What Every Estate Planning Attorney Needs to Know About Medicaid Planning
Session 2: Medicaid Asset Protection Trusts (MAPTs)
By: Evan H. Farr, CELA
Founder, Farr Law Firm
November 6, 2025
Evan Farr delivered a practical deep-dive on Medicaid Asset Protection Trusts (MAPTs) as a pre-crisis planning tool for preserving client assets from long-term-care costs. He explained how properly drafted irrevocable trusts meet Medicaid rules in Maryland and D.C. while maintaining tax and creditor-protection benefits.
- MAPT Purpose & Ethics: clarified that lawful, transparent asset protection is comparable to tax planning and essential for many middle-income clients.
- Core Compliance Rule: the settlor must have no access to principal under any circumstances; if principal is reachable—directly or indirectly—trust assets become countable.
- Drafting Requirements: warned against powers that imply principal access, including adjusting between income/principal, converting to a unitrust, substituting assets, or making loans to the settlor or spouse.
- Settlor Controls Preserved: the settlor may serve as trustee (when appropriate), remove/replace trustees, and hold limited lifetime and testamentary powers of appointment to change beneficiaries.
- Advantages over Outright Gifts: maintains investment/distribution control, adds creditor protection for beneficiaries, keeps the §121 home-sale exclusion, and preserves step-up in basis at death.

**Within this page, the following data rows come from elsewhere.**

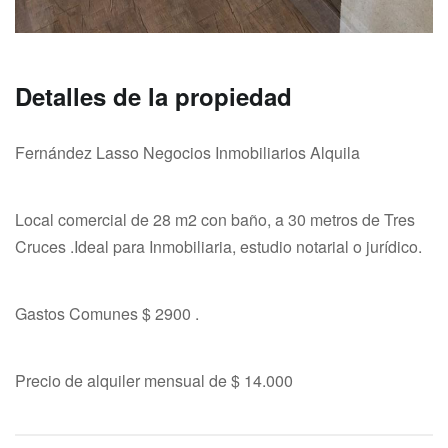
Detalles de la propiedad
Fernández Lasso Negocios Inmobiliarios Alquila
Local comercial de 28 m2 con baño, a 30 metros de Tres
Cruces .Ideal para Inmobiliaria, estudio notarial o jurídico.
Gastos Comunes $ 2900 .
Precio de alquiler mensual de $ 14.000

- Back-Door Distributions: trustees can distribute to beneficiaries who may choose to assist the settlor; emphasized there must be no prior agreement or collusion.
- Tax Treatment & Reporting: typically a grantor trust with income taxed to the settlor; beneficiaries receive a step-up in basis at death; standard grantor-trust reporting conventions apply.
- Maryland & D.C. Application: tied federal “any-circumstances” rules to Maryland’s manual guidance and D.C.’s “inaccessible asset” standard recognizing properly drafted irrevocable income-only trusts.
- Inside the Look-Back Example: demonstrated bridging costs (private pay plus beneficiary distributions) when care is needed before five years, often preserving a majority of assets.
His presentation provided a clear blueprint for drafting compliant MAPTs and integrating them into estate-planning practices aimed at protecting clients from long-term-care expenses.